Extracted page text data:
=== Begin Enclosure ===

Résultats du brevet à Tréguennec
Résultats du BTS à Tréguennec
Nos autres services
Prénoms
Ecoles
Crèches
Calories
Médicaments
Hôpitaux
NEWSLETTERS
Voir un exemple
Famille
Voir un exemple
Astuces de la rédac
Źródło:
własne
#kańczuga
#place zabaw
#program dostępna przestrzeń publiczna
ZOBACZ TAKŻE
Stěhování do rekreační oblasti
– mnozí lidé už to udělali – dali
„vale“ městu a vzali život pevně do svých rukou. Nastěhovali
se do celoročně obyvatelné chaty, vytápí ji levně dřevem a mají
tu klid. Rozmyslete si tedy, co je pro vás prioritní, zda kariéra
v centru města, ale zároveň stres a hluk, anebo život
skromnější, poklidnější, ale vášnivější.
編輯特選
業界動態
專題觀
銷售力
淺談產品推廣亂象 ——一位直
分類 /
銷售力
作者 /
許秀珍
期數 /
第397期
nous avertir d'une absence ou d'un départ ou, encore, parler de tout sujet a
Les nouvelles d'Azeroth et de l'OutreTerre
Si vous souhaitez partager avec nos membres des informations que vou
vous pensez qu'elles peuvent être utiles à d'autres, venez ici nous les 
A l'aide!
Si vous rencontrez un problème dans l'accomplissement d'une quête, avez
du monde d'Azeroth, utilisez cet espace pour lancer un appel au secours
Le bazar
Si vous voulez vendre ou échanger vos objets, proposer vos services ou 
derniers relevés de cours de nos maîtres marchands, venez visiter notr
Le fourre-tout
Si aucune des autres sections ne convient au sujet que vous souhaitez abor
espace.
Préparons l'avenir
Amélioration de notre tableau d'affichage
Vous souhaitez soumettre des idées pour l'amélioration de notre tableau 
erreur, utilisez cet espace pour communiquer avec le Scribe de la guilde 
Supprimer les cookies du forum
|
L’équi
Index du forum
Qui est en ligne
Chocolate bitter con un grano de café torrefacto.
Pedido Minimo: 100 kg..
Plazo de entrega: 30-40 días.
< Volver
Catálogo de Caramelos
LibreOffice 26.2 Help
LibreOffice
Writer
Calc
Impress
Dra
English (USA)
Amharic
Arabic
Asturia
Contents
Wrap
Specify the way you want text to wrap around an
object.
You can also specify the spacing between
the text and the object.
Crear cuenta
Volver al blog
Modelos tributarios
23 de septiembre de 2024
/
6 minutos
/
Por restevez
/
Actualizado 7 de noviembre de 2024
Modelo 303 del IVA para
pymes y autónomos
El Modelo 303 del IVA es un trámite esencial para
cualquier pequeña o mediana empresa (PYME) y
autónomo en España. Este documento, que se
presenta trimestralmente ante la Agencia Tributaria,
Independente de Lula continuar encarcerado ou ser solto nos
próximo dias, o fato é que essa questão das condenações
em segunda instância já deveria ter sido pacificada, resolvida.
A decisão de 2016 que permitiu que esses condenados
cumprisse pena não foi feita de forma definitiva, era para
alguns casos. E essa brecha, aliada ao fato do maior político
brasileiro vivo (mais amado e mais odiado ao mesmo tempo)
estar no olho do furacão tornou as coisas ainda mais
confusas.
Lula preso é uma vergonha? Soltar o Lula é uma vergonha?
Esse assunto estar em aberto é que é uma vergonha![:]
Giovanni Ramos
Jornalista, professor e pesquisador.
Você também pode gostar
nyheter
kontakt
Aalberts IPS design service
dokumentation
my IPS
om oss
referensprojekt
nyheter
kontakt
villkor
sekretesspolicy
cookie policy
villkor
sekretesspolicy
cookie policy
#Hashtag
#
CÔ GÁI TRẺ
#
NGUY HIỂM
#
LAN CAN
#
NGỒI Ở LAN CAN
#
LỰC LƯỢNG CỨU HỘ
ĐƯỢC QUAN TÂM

=== End Enclosure ===

Exercise:
Word for word, repeat each entry shown above.

Exercise answer:
Résultats du brevet à Tréguennec
Résultats du BTS à Tréguennec
Nos autres services
Prénoms
Ecoles
Crèches
Calories
Médicaments
Hôpitaux
NEWSLETTERS
Voir un exemple
Famille
Voir un exemple
Astuces de la rédac
Źródło:
własne
#kańczuga
#place zabaw
#program dostępna przestrzeń publiczna
ZOBACZ TAKŻE
Stěhování do rekreační oblasti
– mnozí lidé už to udělali – dali
„vale“ městu a vzali život pevně do svých rukou. Nastěhovali
se do celoročně obyvatelné chaty, vytápí ji levně dřevem a mají
tu klid. Rozmyslete si tedy, co je pro vás prioritní, zda kariéra
v centru města, ale zároveň stres a hluk, anebo život
skromnější, poklidnější, ale vášnivější.
編輯特選
業界動態
專題觀
銷售力
淺談產品推廣亂象 ——一位直
分類 /
銷售力
作者 /
許秀珍
期數 /
第397期
nous avertir d'une absence ou d'un départ ou, encore, parler de tout sujet a
Les nouvelles d'Azeroth et de l'OutreTerre
Si vous souhaitez partager avec nos membres des informations que vou
vous pensez qu'elles peuvent être utiles à d'autres, venez ici nous les 
A l'aide!
Si vous rencontrez un problème dans l'accomplissement d'une quête, avez
du monde d'Azeroth, utilisez cet espace pour lancer un appel au secours
Le bazar
Si vous voulez vendre ou échanger vos objets, proposer vos services ou 
derniers relevés de cours de nos maîtres marchands, venez visiter notr
Le fourre-tout
Si aucune des autres sections ne convient au sujet que vous souhaitez abor
espace.
Préparons l'avenir
Amélioration de notre tableau d'affichage
Vous souhaitez soumettre des idées pour l'amélioration de notre tableau 
erreur, utilisez cet espace pour communiquer avec le Scribe de la guilde 
Supprimer les cookies du forum
|
L’équi
Index du forum
Qui est en ligne
Chocolate bitter con un grano de café torrefacto.
Pedido Minimo: 100 kg..
Plazo de entrega: 30-40 días.
< Volver
Catálogo de Caramelos
LibreOffice 26.2 Help
LibreOffice
Writer
Calc
Impress
Dra
English (USA)
Amharic
Arabic
Asturia
Contents
Wrap
Specify the way you want text to wrap around an
object.
You can also specify the spacing between
the text and the object.
Crear cuenta
Volver al blog
Modelos tributarios
23 de septiembre de 2024
/
6 minutos
/
Por restevez
/
Actualizado 7 de noviembre de 2024
Modelo 303 del IVA para
pymes y autónomos
El Modelo 303 del IVA es un trámite esencial para
cualquier pequeña o mediana empresa (PYME) y
autónomo en España. Este documento, que se
presenta trimestralmente ante la Agencia Tributaria,
Independente de Lula continuar encarcerado ou ser solto nos
próximo dias, o fato é que essa questão das condenações
em segunda instância já deveria ter sido pacificada, resolvida.
A decisão de 2016 que permitiu que esses condenados
cumprisse pena não foi feita de forma definitiva, era para
alguns casos. E essa brecha, aliada ao fato do maior político
brasileiro vivo (mais amado e mais odiado ao mesmo tempo)
estar no olho do furacão tornou as coisas ainda mais
confusas.
Lula preso é uma vergonha? Soltar o Lula é uma vergonha?
Esse assunto estar em aberto é que é uma vergonha![:]
Giovanni Ramos
Jornalista, professor e pesquisador.
Você também pode gostar
nyheter
kontakt
Aalberts IPS design service
dokumentation
my IPS
om oss
referensprojekt
nyheter
kontakt
villkor
sekretesspolicy
cookie policy
villkor
sekretesspolicy
cookie policy
#Hashtag
#
CÔ GÁI TRẺ
#
NGUY HIỂM
#
LAN CAN
#
NGỒI Ở LAN CAN
#
LỰC LƯỢNG CỨU HỘ
ĐƯỢC QUAN TÂM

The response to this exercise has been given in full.